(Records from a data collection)
"""

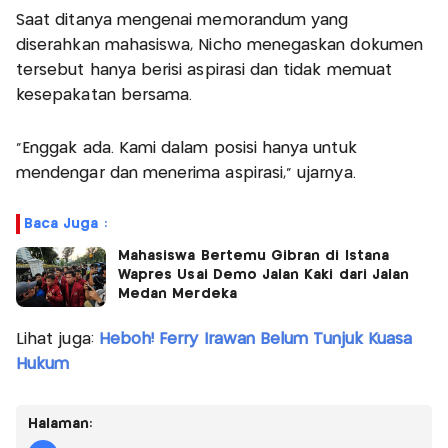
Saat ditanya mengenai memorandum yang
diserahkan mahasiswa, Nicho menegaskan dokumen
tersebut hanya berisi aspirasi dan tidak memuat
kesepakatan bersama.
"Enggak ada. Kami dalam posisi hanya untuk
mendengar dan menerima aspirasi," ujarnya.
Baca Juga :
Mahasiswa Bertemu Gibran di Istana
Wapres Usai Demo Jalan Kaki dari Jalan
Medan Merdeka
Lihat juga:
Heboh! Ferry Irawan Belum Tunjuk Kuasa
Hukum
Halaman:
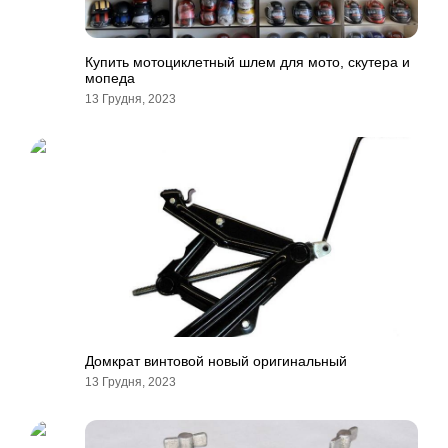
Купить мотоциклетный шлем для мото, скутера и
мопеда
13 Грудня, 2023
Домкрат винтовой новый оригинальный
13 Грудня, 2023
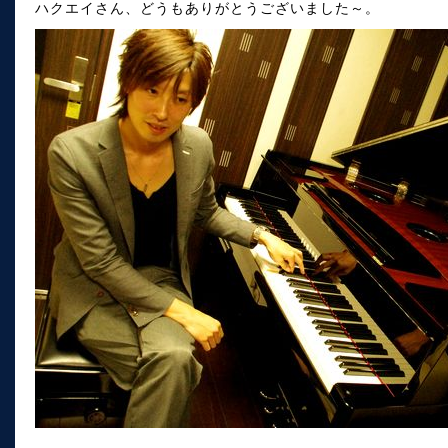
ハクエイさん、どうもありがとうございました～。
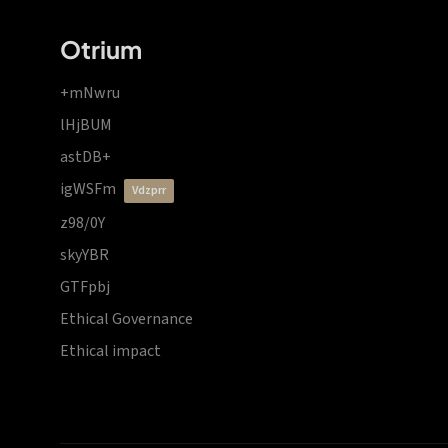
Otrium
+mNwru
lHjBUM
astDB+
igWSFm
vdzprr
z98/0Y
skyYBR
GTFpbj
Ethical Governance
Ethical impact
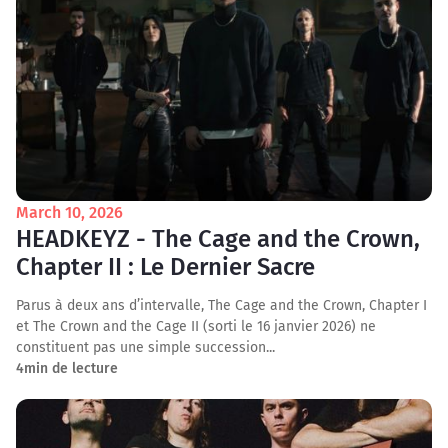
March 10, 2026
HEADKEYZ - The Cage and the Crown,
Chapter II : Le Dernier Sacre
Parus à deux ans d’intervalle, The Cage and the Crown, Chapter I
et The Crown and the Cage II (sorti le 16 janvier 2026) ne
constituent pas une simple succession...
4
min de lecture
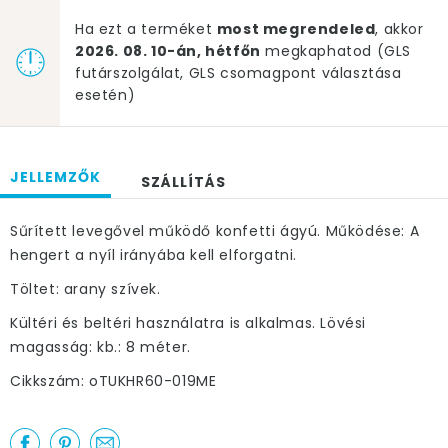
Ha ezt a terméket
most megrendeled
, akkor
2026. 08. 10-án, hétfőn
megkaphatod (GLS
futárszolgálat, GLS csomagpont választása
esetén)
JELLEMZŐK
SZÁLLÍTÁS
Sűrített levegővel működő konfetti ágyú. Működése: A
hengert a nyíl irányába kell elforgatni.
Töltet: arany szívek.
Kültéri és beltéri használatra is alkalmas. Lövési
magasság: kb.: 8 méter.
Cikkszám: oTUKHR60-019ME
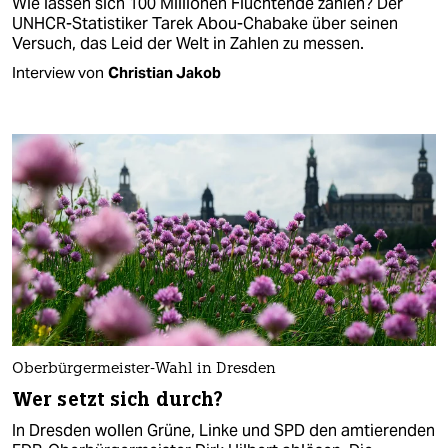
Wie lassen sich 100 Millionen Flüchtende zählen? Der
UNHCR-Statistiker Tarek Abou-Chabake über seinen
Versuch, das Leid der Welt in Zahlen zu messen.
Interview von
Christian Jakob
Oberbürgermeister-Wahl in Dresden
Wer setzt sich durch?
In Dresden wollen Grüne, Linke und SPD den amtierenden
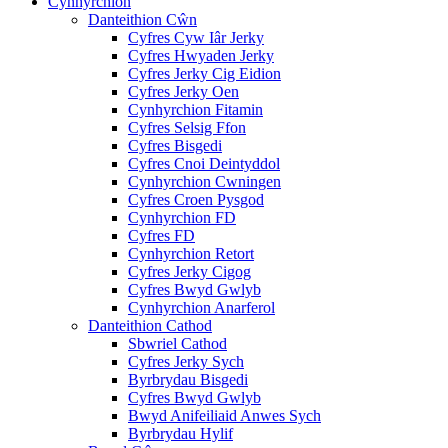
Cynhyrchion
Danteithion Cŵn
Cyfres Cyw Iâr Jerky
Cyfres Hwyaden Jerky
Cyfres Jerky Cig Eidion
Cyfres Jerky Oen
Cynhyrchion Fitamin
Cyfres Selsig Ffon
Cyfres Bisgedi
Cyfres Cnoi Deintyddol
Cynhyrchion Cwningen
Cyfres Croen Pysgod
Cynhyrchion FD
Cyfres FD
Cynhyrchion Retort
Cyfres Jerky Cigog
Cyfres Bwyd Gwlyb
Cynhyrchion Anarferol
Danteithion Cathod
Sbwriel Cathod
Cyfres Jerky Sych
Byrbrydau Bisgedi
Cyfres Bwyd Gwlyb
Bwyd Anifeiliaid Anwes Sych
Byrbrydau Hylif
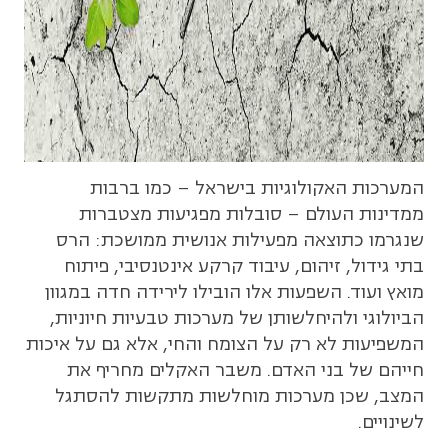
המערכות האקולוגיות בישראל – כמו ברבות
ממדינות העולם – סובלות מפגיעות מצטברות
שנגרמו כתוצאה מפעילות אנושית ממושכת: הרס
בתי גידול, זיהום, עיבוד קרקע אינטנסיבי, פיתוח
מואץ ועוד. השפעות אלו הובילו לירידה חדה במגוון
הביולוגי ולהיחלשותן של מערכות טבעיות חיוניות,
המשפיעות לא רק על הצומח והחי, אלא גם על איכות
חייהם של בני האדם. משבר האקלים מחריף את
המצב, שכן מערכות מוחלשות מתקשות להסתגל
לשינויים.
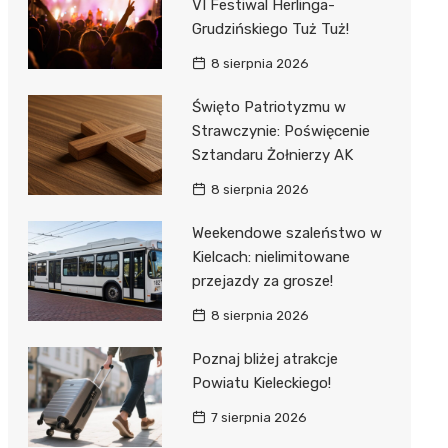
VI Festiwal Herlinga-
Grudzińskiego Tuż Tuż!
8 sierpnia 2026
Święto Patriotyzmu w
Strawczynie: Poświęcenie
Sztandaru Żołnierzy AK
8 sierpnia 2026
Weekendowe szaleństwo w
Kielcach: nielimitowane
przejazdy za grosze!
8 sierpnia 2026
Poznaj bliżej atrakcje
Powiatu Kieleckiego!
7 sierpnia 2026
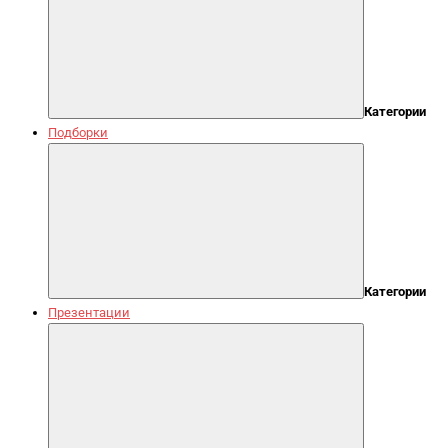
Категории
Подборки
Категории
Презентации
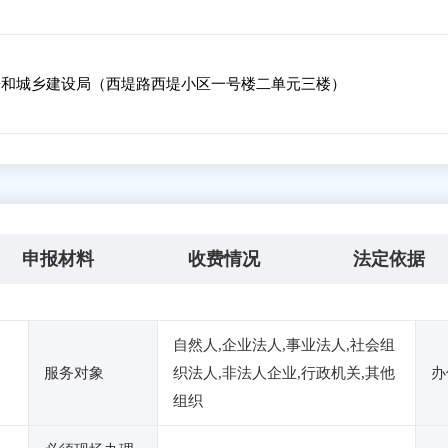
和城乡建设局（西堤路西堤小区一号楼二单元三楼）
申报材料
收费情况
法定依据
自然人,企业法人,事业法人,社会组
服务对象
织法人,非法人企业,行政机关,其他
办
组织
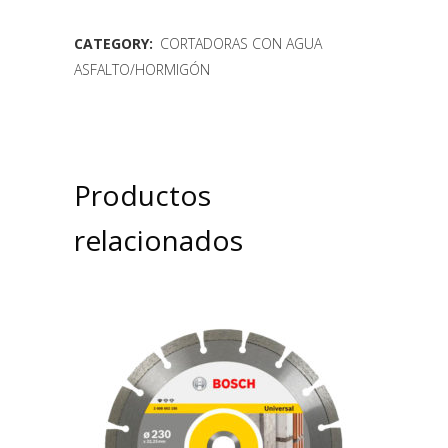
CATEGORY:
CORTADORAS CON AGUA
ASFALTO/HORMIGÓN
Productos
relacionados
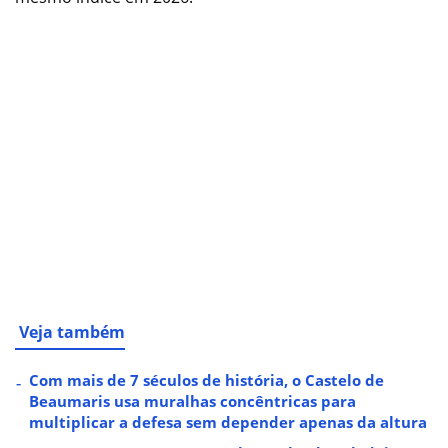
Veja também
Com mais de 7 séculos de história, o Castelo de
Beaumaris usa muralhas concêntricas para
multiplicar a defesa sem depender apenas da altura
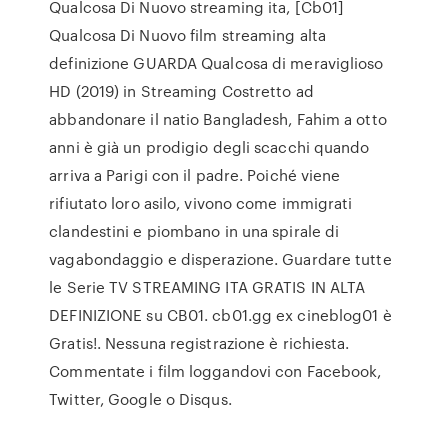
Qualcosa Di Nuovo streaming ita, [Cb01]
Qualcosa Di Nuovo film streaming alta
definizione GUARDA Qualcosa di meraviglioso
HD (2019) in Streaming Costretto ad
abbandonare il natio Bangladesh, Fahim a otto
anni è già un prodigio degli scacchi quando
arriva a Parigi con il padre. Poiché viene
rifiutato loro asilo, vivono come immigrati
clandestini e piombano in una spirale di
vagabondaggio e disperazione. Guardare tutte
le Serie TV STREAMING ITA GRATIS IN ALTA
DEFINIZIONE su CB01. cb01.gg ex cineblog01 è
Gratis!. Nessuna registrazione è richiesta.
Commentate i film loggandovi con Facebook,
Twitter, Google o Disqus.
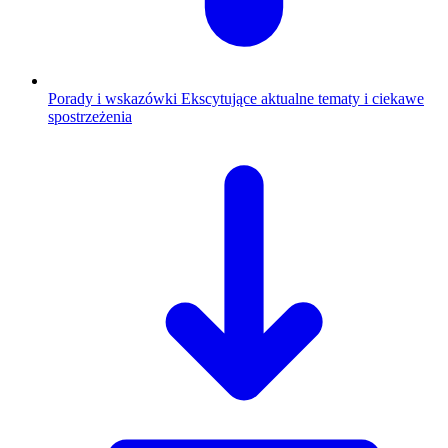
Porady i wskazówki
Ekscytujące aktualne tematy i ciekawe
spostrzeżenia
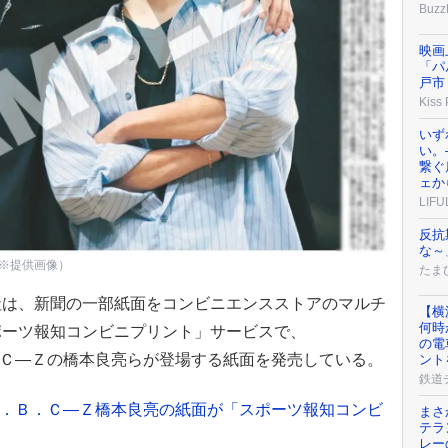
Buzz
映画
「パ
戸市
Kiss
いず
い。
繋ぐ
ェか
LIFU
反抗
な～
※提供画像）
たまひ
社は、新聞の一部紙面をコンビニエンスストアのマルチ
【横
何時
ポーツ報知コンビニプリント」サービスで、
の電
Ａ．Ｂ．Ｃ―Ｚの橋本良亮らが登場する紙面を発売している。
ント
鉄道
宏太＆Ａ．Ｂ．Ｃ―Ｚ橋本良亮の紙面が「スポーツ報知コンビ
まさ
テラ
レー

"""

_Work to be completed_
Every entry is to be reproduced word for word, and no image is carried over.

_Answer to this problem_
Saat ditanya mengenai memorandum yang
diserahkan mahasiswa, Nicho menegaskan dokumen
tersebut hanya berisi aspirasi dan tidak memuat
kesepakatan bersama.
"Enggak ada. Kami dalam posisi hanya untuk
mendengar dan menerima aspirasi," ujarnya.
Baca Juga :
Mahasiswa Bertemu Gibran di Istana
Wapres Usai Demo Jalan Kaki dari Jalan
Medan Merdeka
Lihat juga:
Heboh! Ferry Irawan Belum Tunjuk Kuasa
Hukum
Halaman:
Купить мотоциклетный шлем для мото, скутера и
мопеда
13 Грудня, 2023
Домкрат винтовой новый оригинальный
13 Грудня, 2023
ハクエイさん、どうもありがとうございました～。
Otrium
+mNwru
lHjBUM
astDB+
igWSFm
vdzprr
z98/0Y
skyYBR
GTFpbj
Ethical Governance
Ethical impact
March 10, 2026
HEADKEYZ - The Cage and the Crown,
Chapter II : Le Dernier Sacre
Parus à deux ans d’intervalle, The Cage and the Crown, Chapter I
et The Crown and the Cage II (sorti le 16 janvier 2026) ne
constituent pas une simple succession...
4
min de lecture
Ha ezt a terméket
most megrendeled
, akkor
2026. 08. 10-án, hétfőn
megkaphatod (GLS
futárszolgálat, GLS csomagpont választása
esetén)
JELLEMZŐK
SZÁLLÍTÁS
Sűrített levegővel működő konfetti ágyú. Működése: A
hengert a nyíl irányába kell elforgatni.
Töltet: arany szívek.
Kültéri és beltéri használatra is alkalmas. Lövési
magasság: kb.: 8 méter.
Cikkszám: oTUKHR60-019ME
Wie lassen sich 100 Millionen Flüchtende zählen? Der
UNHCR-Statistiker Tarek Abou-Chabake über seinen
Versuch, das Leid der Welt in Zahlen zu messen.
Interview von
Christian Jakob
Oberbürgermeister-Wahl in Dresden
Wer setzt sich durch?
In Dresden wollen Grüne, Linke und SPD den amtierenden
Cynhyrchion
Danteithion Cŵn
Cyfres Cyw Iâr Jerky
Cyfres Hwyaden Jerky
Cyfres Jerky Cig Eidion
Cyfres Jerky Oen
Cynhyrchion Fitamin
Cyfres Selsig Ffon
Cyfres Bisgedi
Cyfres Cnoi Deintyddol
Cynhyrchion Cwningen
Cyfres Croen Pysgod
Cynhyrchion FD
Cyfres FD
Cynhyrchion Retort
Cyfres Jerky Cigog
Cyfres Bwyd Gwlyb
Cynhyrchion Anarferol
Danteithion Cathod
Sbwriel Cathod
Cyfres Jerky Sych
Byrbrydau Bisgedi
Cyfres Bwyd Gwlyb
Bwyd Anifeiliaid Anwes Sych
Byrbrydau Hylif
המערכות האקולוגיות בישראל – כמו ברבות
ממדינות העולם – סובלות מפגיעות מצטברות
שנגרמו כתוצאה מפעילות אנושית ממושכת: הרס
בתי גידול, זיהום, עיבוד קרקע אינטנסיבי, פיתוח
מואץ ועוד. השפעות אלו הובילו לירידה חדה במגוון
הביולוגי ולהיחלשותן של מערכות טבעיות חיוניות,
המשפיעות לא רק על הצומח והחי, אלא גם על איכות
חייהם של בני האדם. משבר האקלים מחריף את
המצב, שכן מערכות מוחלשות מתקשות להסתגל
לשינויים.
VI Festiwal Herlinga-
Grudzińskiego Tuż Tuż!
8 sierpnia 2026
Święto Patriotyzmu w
Strawczynie: Poświęcenie
Sztandaru Żołnierzy AK
8 sierpnia 2026
Weekendowe szaleństwo w
Kielcach: nielimitowane
przejazdy za grosze!
8 sierpnia 2026
Poznaj bliżej atrakcje
Powiatu Kieleckiego!
7 sierpnia 2026
Категории
Подборки
Категории
Презентации
和城乡建设局（西堤路西堤小区一号楼二单元三楼）
申报材料
收费情况
法定依据
自然人,企业法人,事业法人,社会组
服务对象
织法人,非法人企业,行政机关,其他
办
组织
CATEGORY:
CORTADORAS CON AGUA
ASFALTO/HORMIGÓN
Productos
relacionados
Veja também
Com mais de 7 séculos de história, o Castelo de
Beaumaris usa muralhas concêntricas para
multiplicar a defesa sem depender apenas da altura
Qualcosa Di Nuovo streaming ita, [Cb01]
Qualcosa Di Nuovo film streaming alta
definizione GUARDA Qualcosa di meraviglioso
HD (2019) in Streaming Costretto ad
abbandonare il natio Bangladesh, Fahim a otto
anni è già un prodigio degli scacchi quando
arriva a Parigi con il padre. Poiché viene
rifiutato loro asilo, vivono come immigrati
clandestini e piombano in una spirale di
vagabondaggio e disperazione. Guardare tutte
le Serie TV STREAMING ITA GRATIS IN ALTA
DEFINIZIONE su CB01. cb01.gg ex cineblog01 è
Gratis!. Nessuna registrazione è richiesta.
Commentate i film loggandovi con Facebook,
Twitter, Google o Disqus.
Porady i wskazówki
Ekscytujące aktualne tematy i ciekawe
spostrzeżenia
Buzz
映画
「パ
戸市
Kiss
いず
い。
繋ぐ
ェか
LIFU
反抗
な～
※提供画像）
たまひ
社は、新聞の一部紙面をコンビニエンスストアのマルチ
【横
何時
ポーツ報知コンビニプリント」サービスで、
の電
Ａ．Ｂ．Ｃ―Ｚの橋本良亮らが登場する紙面を発売している。
ント
鉄道
宏太＆Ａ．Ｂ．Ｃ―Ｚ橋本良亮の紙面が「スポーツ報知コンビ
まさ
テラ
レー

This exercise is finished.